When should I use Accelerate Impact vs Accelerate Learnings?
Accelerate Learnings provides customers with actionable insight, where the best significant variation can be implemented quickly in their business. It focuses on the statistical uncertainties of the variations, using the confidence intervals to update the test’s allocation in order to reduce time to finding the best significant variation.
Accelerate Impact should be used for promotions, sales, or anything that is temporary, where the intent is to drive more traffic to a variation that has the highest metric value. It only focuses on the variations’ empirical mean with the intent of maximizing some payoff by funneling more traffic to the winning variation.
From customers’ desire to automate traffic allocation and their different business needs comes two distinct algorithms, each focusing on a different goal.
Coming soon: a blog post on how we tackled Simpson’s Paradox
In our next blog post, we’ll discuss how these fare in the wild. Specifically, we’ll examine how time-variation — such as the seasonality of visitor behavior — combines with traffic allocation changes to cause Simpson’s Paradox. More on that effect, and how we tackled it, in an upcoming post. Stay tuned.
- Arm: This is bandit lingo. An arm is synonymous with a variation.
- Bernoulli metric: A measurable action that is either a 0 or 1, such as whether a visitor converted or not.
- Effect Size: In an A/B/n test, this is the observed difference between the baseline and variation.
- Epsilon-Greedy Bandit: Check out “Epsilon-Greedy strategy” under “Bandit Strategies” here.
- Exploitation: Bandit lingo. Making a decision given the current information.
- Exploration: Bandit lingo. Gathering more information.
- Exploration-exploitation problem: Bandit lingo. Do we direct all traffic to a variation that we’ve observed has the highest empirical mean (exploitation)? If this isn’t the best variation, then how do we direct some traffic to the other variations to find the one with the highest true mean (exploration)? What is the optimal trade-off between these two states?
- False Discovery Rate: This is the average number of incorrect rejections of the null hypothesis over all discoveries made in a set of A/B/n tests. Check out this wonderful article that talks about why we use this within Stats Engine.
- Multi-armed bandit: The type of problem where the strategy is to optimize a specific function by deciding how to allocate resources.
- Numeric metric: A measurable event that isn’t a 0 or 1 (read: not a Bernoulli metric). This includes metrics such as revenue, the number of clicks per visitor, and so on.
- Sample: An observation. If we’re measuring unique conversions per visitor, a sample would be a visitor.

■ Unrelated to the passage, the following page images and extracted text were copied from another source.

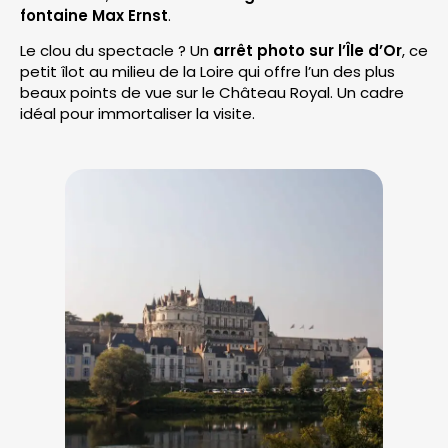
fontaine Max Ernst
.
Le clou du spectacle ? Un
arrêt photo sur l’Île d’Or
, ce
petit îlot au milieu de la Loire qui offre l’un des plus
beaux points de vue sur le Château Royal. Un cadre
idéal pour immortaliser la visite.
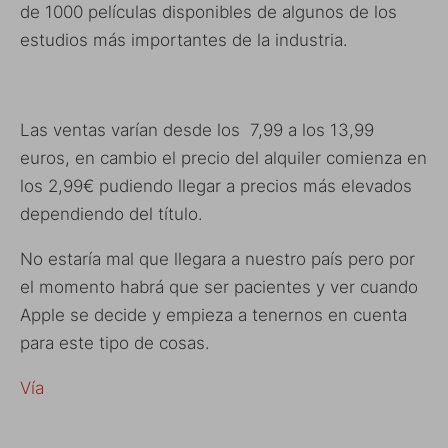
de 1000 películas disponibles de algunos de los
estudios más importantes de la industria.
Las ventas varían desde los 7,99 a los 13,99
euros, en cambio el precio del alquiler comienza en
los 2,99€ pudiendo llegar a precios más elevados
dependiendo del título.
No estaría mal que llegara a nuestro país pero por
el momento habrá que ser pacientes y ver cuando
Apple se decide y empieza a tenernos en cuenta
para este tipo de cosas.
Vía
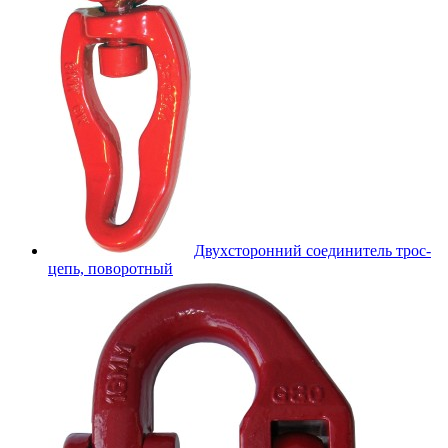
Двухсторонний соединитель трос-
цепь, поворотный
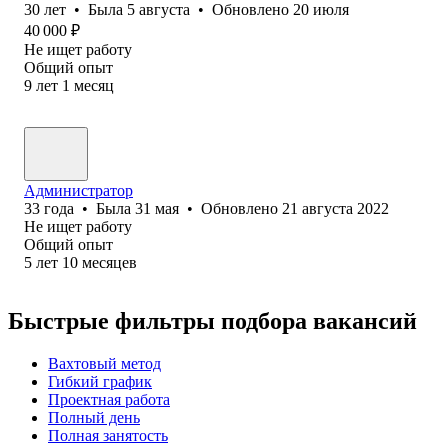
30
лет
•
Была
5 августа
•
Обновлено
20 июля
40 000
₽
Не ищет работу
Общий опыт
9
лет
1
месяц
Администратор
33
года
•
Была
31 мая
•
Обновлено
21 августа 2022
Не ищет работу
Общий опыт
5
лет
10
месяцев
Быстрые фильтры подбора вакансий
Вахтовый метод
Гибкий график
Проектная работа
Полный день
Полная занятость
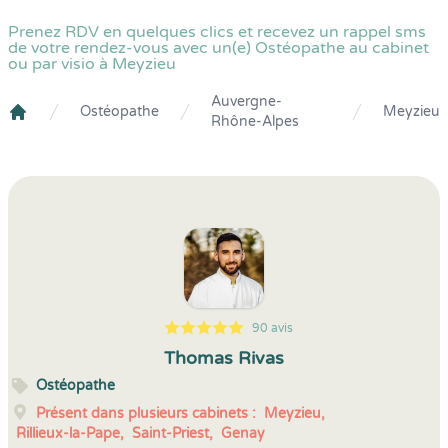
Prenez RDV en quelques clics et recevez un rappel sms
de votre rendez-vous avec un(e) Ostéopathe au cabinet
ou par visio à Meyzieu
Auvergne-
Ostéopathe
Meyzieu
Rhône-Alpes
Crenolibre
90 avis
5
1
5
90
Thomas Rivas
Ostéopathe
Présent dans plusieurs cabinets :
Meyzieu,
Rillieux-la-Pape,
Saint-Priest,
Genay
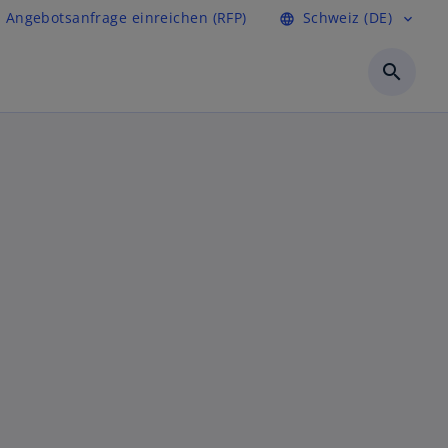
Angebotsanfrage einreichen (RFP)
Schweiz (DE)
language
expand_more
search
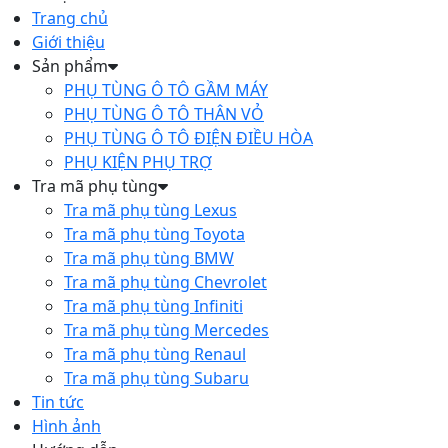
Trang chủ
Giới thiệu
Sản phẩm
PHỤ TÙNG Ô TÔ GẦM MÁY
PHỤ TÙNG Ô TÔ THÂN VỎ
PHỤ TÙNG Ô TÔ ĐIỆN ĐIỀU HÒA
PHỤ KIỆN PHỤ TRỢ
Tra mã phụ tùng
Tra mã phụ tùng Lexus
Tra mã phụ tùng Toyota
Tra mã phụ tùng BMW
Tra mã phụ tùng Chevrolet
Tra mã phụ tùng Infiniti
Tra mã phụ tùng Mercedes
Tra mã phụ tùng Renaul
Tra mã phụ tùng Subaru
Tin tức
Hình ảnh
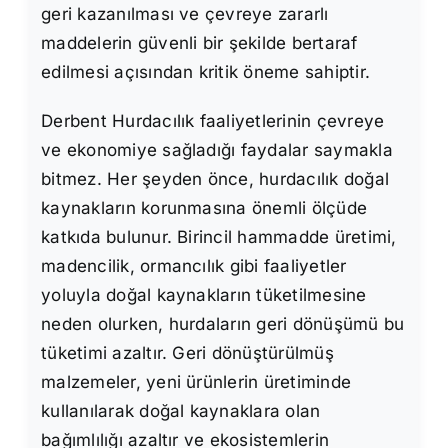
geri kazanılması ve çevreye zararlı
maddelerin güvenli bir şekilde bertaraf
edilmesi açısından kritik öneme sahiptir.
Derbent Hurdacılık faaliyetlerinin çevreye
ve ekonomiye sağladığı faydalar saymakla
bitmez. Her şeyden önce, hurdacılık doğal
kaynakların korunmasına önemli ölçüde
katkıda bulunur. Birincil hammadde üretimi,
madencilik, ormancılık gibi faaliyetler
yoluyla doğal kaynakların tüketilmesine
neden olurken, hurdaların geri dönüşümü bu
tüketimi azaltır. Geri dönüştürülmüş
malzemeler, yeni ürünlerin üretiminde
kullanılarak doğal kaynaklara olan
bağımlılığı azaltır ve ekosistemlerin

- Statistical significance: The likelihood that the difference in conversion rates between a given variation and the baseline is not due to chance. Check out this link to see how confidence intervals and statistical significance are related.
- Thompson Sampling: A heuristic to choose how to allocate traffic while addressing the exploitation-exploration problem in a multi-armed bandit scenario. Check out this link for an in-depth introduction to this topic.
- Traffic allocation: The distribution of new visitors to a test’s variations.
- Upper confidence bound: Bandit lingo. Also known as UCB. The upper value of the confidence interval.